With our bellies happily full, we headed out to our first real adventure.  We were to meet a group of street boys who had been sent away by their families to live on the streets.  This group of boys had been literally stolen away from those who would have had them on the streets, sniffing glue and stealing whatever they could for them.  John Kim, a Kenyan angel on earth, runs this ministry and literally goes out in the wee hours of the mornings to convince boys on the street that there is a better way to live that involved a home, a loving environment, food and, almost most importantly, education. The boys he has rescued are between the ages of about six until they are out of what we would call High School seniors which could be at the age of 19 or more.

Our first glimpse of these boys came as we drove to the banks of lake Naivasha where we were to ride in fiberglass boats to see the Hippos.  Some of the boys were very outgoing, and some, having been with John Kim and the others only a couple of days, were very,very shy.  Everyone divided into the boats and set off for the big adventure.  A few hours, many hippos and even more exotic bird sitings later we arrived back on shore having made new friendships and gaining a real picture of what it was like to be cast out their  families  to fend for themselves at ages from two (yes, two) on up.  Thank the Lord for John Kim and people like him who have given love and  hope to a group of boys who previously had no life whatsoever in front of them.
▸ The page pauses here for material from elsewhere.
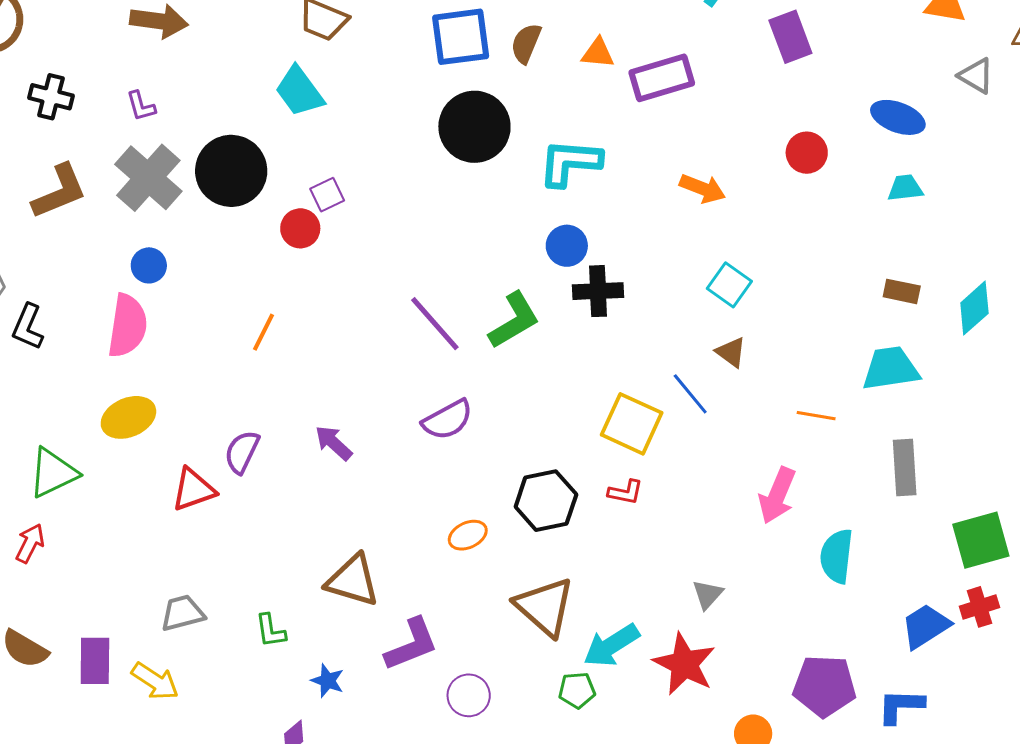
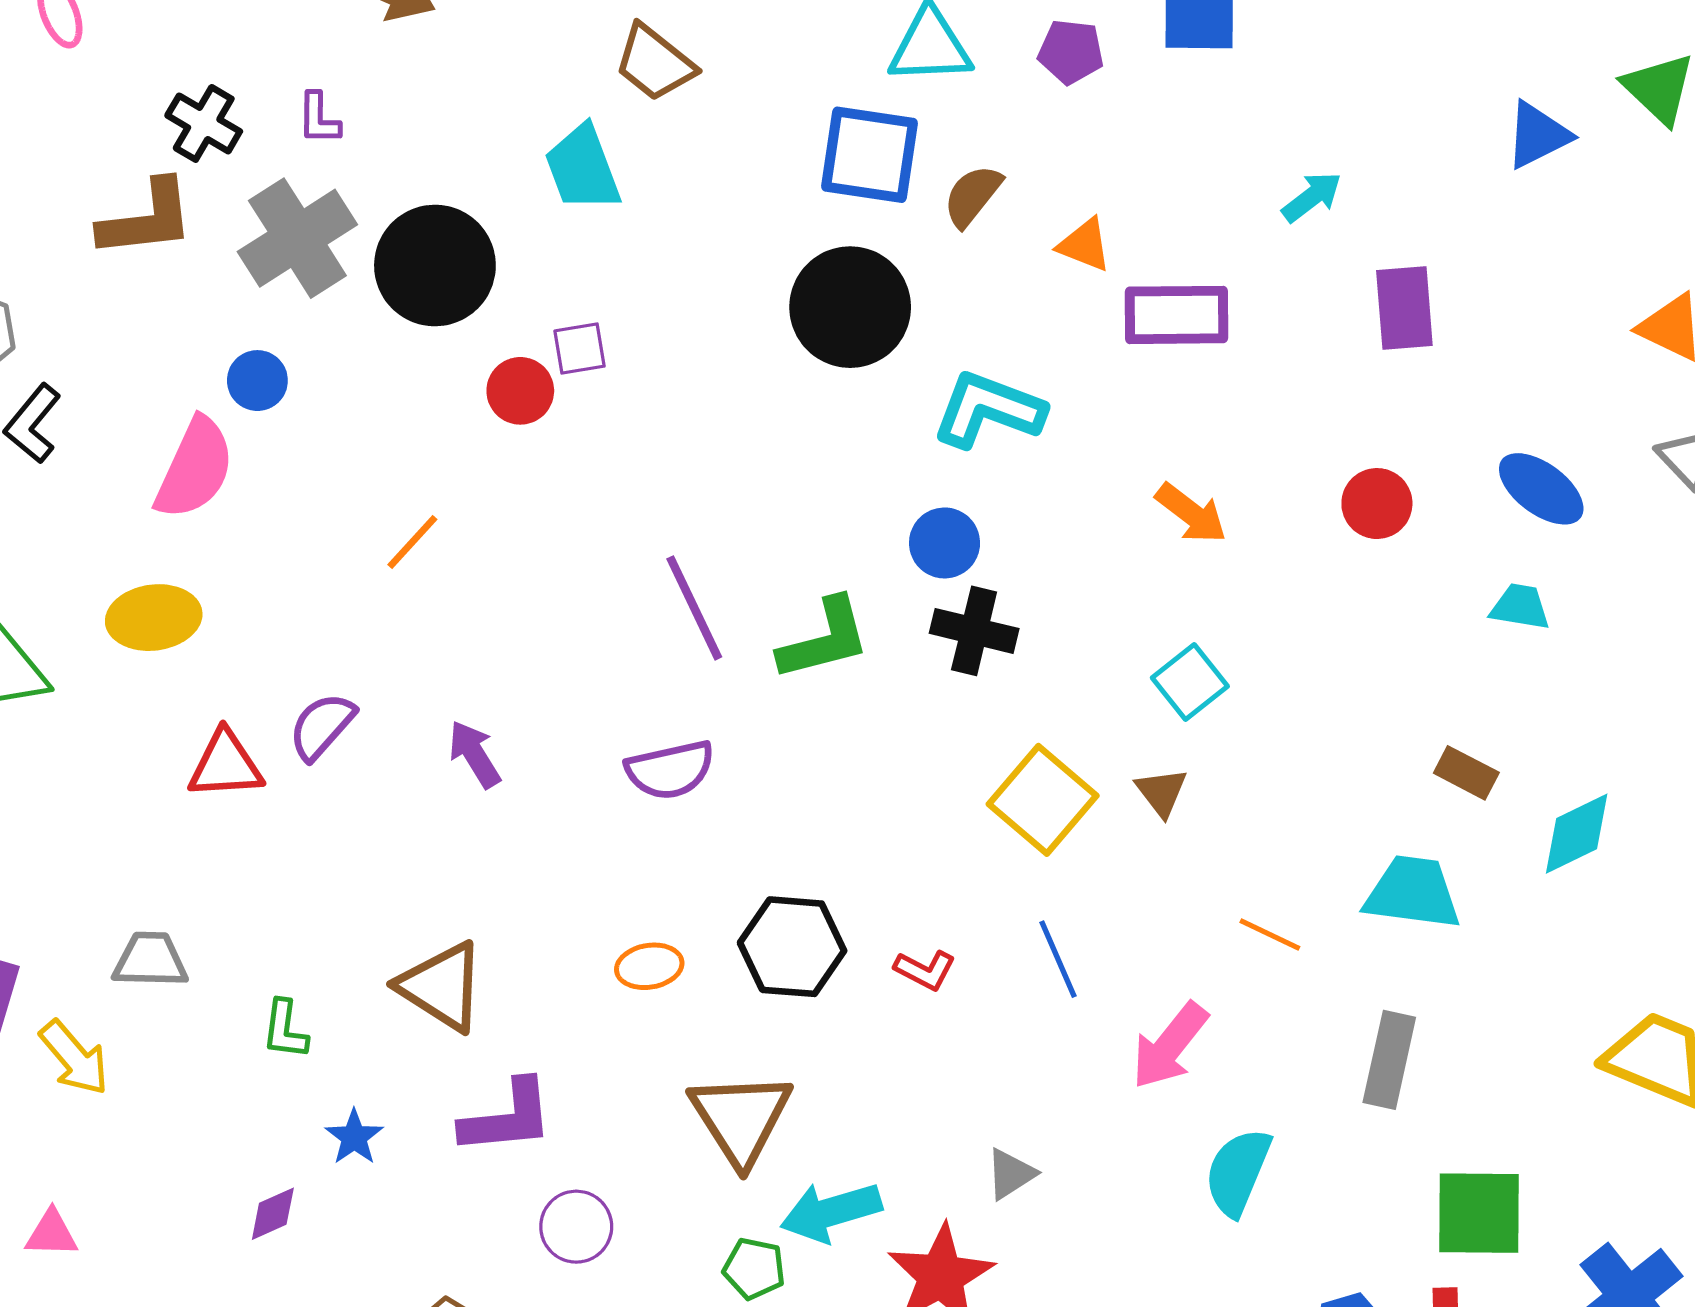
black cross: (51, 97) -> (204, 123), moved
blue line: (690, 394) -> (1058, 959), moved
yellow square: (632, 424) -> (1043, 800), moved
God’s power was evident in every smile, whether bright or shy.

After that fabulous experience, it was back into the vans headed to our accommodations for the week at the Presbyterian Tumaini Conference Center in Nukuru.  There we settled in and convened for a lovely dinner and an exercise that was a bit challenging, but ultimately very interesting: We were each asked to come up with one word to describe our experience of the day, and to tell why we chose that word.  From the first person to the last, the words that came to mind were rich in meaning and heart-felt in the telling.  Some people used the name of their favorite street boy whom they had spent time that day, and who had effected our people in a particular way.  Others used words like “Hope”, “Life-Changing, ” and “Surprising.” It was an enriching experience for all.

Our evening ended with a quick unpacking and organizing of the trunk loads of school uniforms, school supplies, blankets, etc that we had brought from home for distribution to various schools in the region.  With 26 people the job was quickly done (“Many hands make light work” as my Grandmother always said), and I don’t think it took more than 15 minutes before the last one of us had laid his head on the pillow for the night.

As I dozed off, I was hit with one perplexing question: Why, in a country where Swahili is the primary language, are all of the signs and store names displayed in English? For example, we passed the Victory Tyre (like in car tires) company, the Valentine School of Cake, and the Smile Baby Baby store, just to name a few.

More tomorrow . . .


Sunday, March 13

Today, we started off the day by going to a church planted 2 years ago by two Americans. We enjoyed fellowship with the church members and a great sermon. It is for missionaries to attend and be filled because the are constantly pouring out in their missions. Throughout church I was thinking about the week ahead.

Every thing in existence exists to portray an imagine / personality of the Father. A chair exists to demonstrate the Father wants to support us and give us a rest. A marriage is image of Jesus loving the church. Everything around shows an image of the Father.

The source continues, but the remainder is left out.